[Your instructions]
The answer is to be the lines below that lie between the line holding "Cilengitide and newfound" and the line holding "Live Stream Auction", inclusive, transcribed exactly and free of pictures.

[Input data]
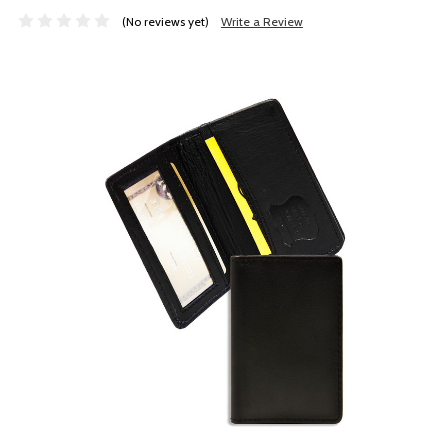
(No reviews yet)
Write a Review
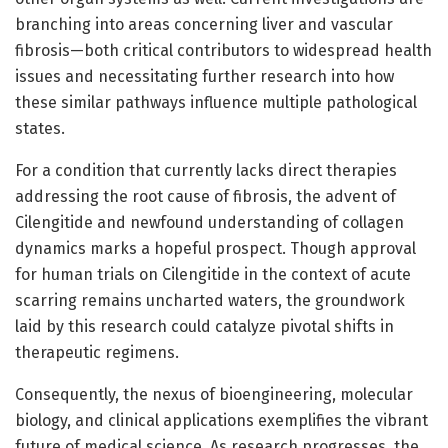
branching into areas concerning liver and vascular
fibrosis—both critical contributors to widespread health
issues and necessitating further research into how
these similar pathways influence multiple pathological
states.
For a condition that currently lacks direct therapies
addressing the root cause of fibrosis, the advent of
Cilengitide and newfound understanding of collagen
dynamics marks a hopeful prospect. Though approval
for human trials on Cilengitide in the context of acute
scarring remains uncharted waters, the groundwork
laid by this research could catalyze pivotal shifts in
therapeutic regimens.
Consequently, the nexus of bioengineering, molecular
biology, and clinical applications exemplifies the vibrant
future of medical science. As research progresses, the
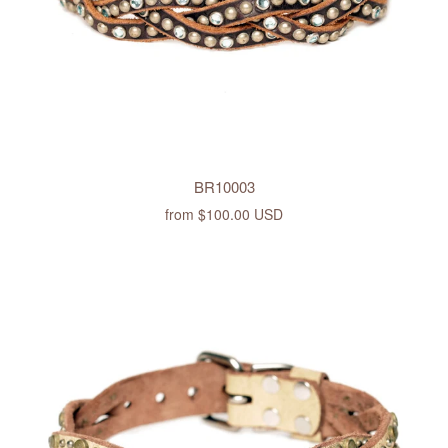
BR10003
from
$100.00 USD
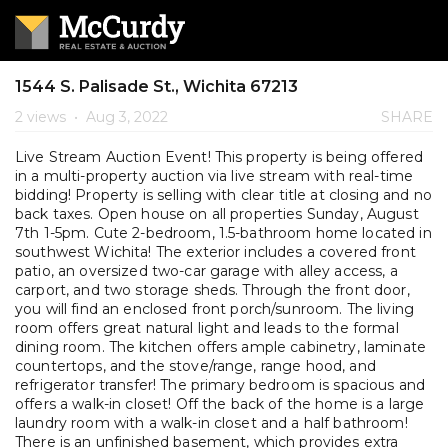
1544 S. Palisade St., Wichita 67213
2 views
•
Aug 3, 2022
SHARE
Live Stream Auction Event! This property is being offered
in a multi-property auction via live stream with real-time
bidding! Property is selling with clear title at closing and no
back taxes. Open house on all properties Sunday, August
7th 1-5pm. Cute 2-bedroom, 1.5-bathroom home located in
southwest Wichita! The exterior includes a covered front
patio, an oversized two-car garage with alley access, a
carport, and two storage sheds. Through the front door,
you will find an enclosed front porch/sunroom. The living
room offers great natural light and leads to the formal
dining room. The kitchen offers ample cabinetry, laminate
countertops, and the stove/range, range hood, and
refrigerator transfer! The primary bedroom is spacious and
offers a walk-in closet! Off the back of the home is a large
laundry room with a walk-in closet and a half bathroom!
There is an unfinished basement, which provides extra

[Expected output]
Cilengitide and newfound understanding of collagen
dynamics marks a hopeful prospect. Though approval
for human trials on Cilengitide in the context of acute
scarring remains uncharted waters, the groundwork
laid by this research could catalyze pivotal shifts in
therapeutic regimens.
Consequently, the nexus of bioengineering, molecular
biology, and clinical applications exemplifies the vibrant
future of medical science. As research progresses, the
BR10003
from
$100.00 USD
1544 S. Palisade St., Wichita 67213
2 views
•
Aug 3, 2022
SHARE
Live Stream Auction Event! This property is being offered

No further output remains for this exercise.